«Нет, что рассказывать?» Она перегнулась через столик и вдыхая смешок сказала: «Ну…, какая я красивая…» (Груди ее под марлей стали треугольными и царапнули кончиками пластик столешницы.)
— Мне нравятся русские женщины, потому что у них волосы подмышками.
Она непроизвольно сделала руку по шву, а другою схватилась за прижатое плечо. Потом расслабилась, развернулась и рассмеялась: «Сволочь». Откинулась на спинку стула, сцепила над головой прямые плавные руки, вывернув наружу показательные синевато-розоватые вздутия в лодмышечных въемах. Встала, отодвинув задницей стул, и хлопнула с размаху обеими ладонями по лядвиям, полным молока и меда: «Пошли. Начинается. А с кем бы ты пошел, кабы я тебя не захараводила?»

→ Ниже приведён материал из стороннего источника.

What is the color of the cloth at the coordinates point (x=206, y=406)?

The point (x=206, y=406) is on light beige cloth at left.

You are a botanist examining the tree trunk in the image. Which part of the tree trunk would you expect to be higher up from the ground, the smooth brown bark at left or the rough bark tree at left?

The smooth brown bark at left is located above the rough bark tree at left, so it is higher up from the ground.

Если бы она меня не захараводила, пошел бы я с Ильюшей Хмельницким, однофамильцем Маросейки, или один. — «Это была судьба. Как сумасшедший с бритвою в руке».

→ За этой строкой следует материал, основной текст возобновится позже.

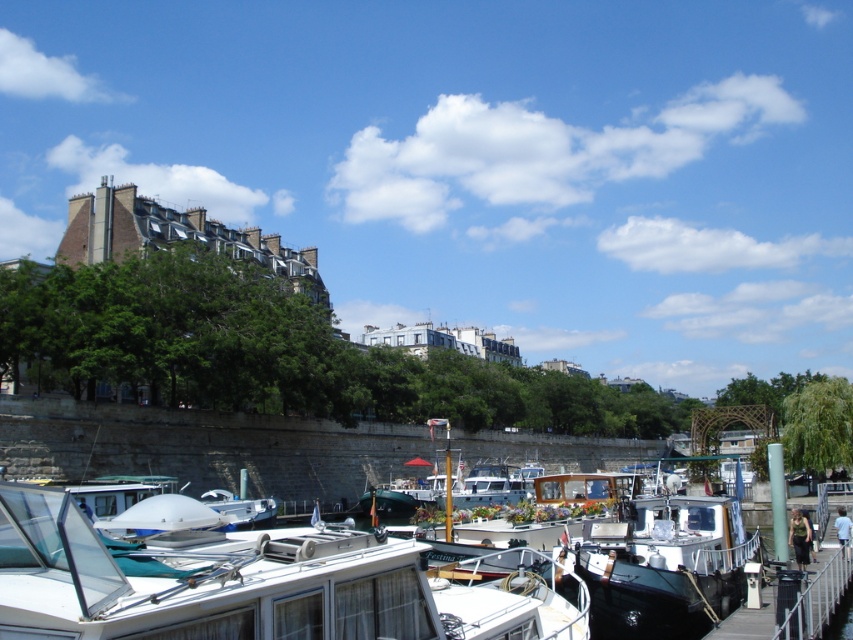 Is point (51, 536) in front of point (729, 532)?

Yes, it is.

Between point (341, 625) and point (706, 600), which one is positioned behind?

Point (706, 600)

Locate an element on the screen. Image resolution: width=853 pixels, height=640 pixels. white glossy boat at center is located at coordinates (248, 580).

В длинном зале оказалось нелюдно, но душно. Девушка сидела, как дама, выпятив подбородок, вздрагивая рукой на подлокотнике и кося смеющимся глазом. С эстрады что-то бубнили, то вдруг вскрикивали — то скорее, то медленнее; то выше, то ниже; то поэтовым тенором, то поэтессиным басом. Но, слава Богу, из нашего угла видно ничего не было: все загораживал горой какой-то хтонический великан с непристойно декольтированным затылком. Или, скажем вежливее (хотя с научной точки зрения это и абсурд; но в новейшей мифологии… — ), — культурный герой.
Наши локти соскальзывали с одного на двоих покатого подлокотника, шлепались на колени и возвращались к продолгому прохладному касанию.
Она прохладной была, эта девушка, надо отдать ей должное — что было то было.
На съемной квартире у невеселой капитанской вдовы ждал меня Ильюша Хмельницкий, несносный друг и товарищ.
— Ну как, — спросил он, втягивая двумя работящими щечными воронками срочно пепелящуюся сигаретку. — Трахнул?
Вывернувшимися губами пошевеливая, навыпускал невообразимого количества дыму, впрочем сейчас же затянутого ситцевой медузой торшера.
— Это еще кто кого.
— Какая к хуям разница, — сказал Ильюша философически и перекинул на кровать прямые, круглые, безволосые ноги, которыми гордился.
И действительно, никакой разницы не было.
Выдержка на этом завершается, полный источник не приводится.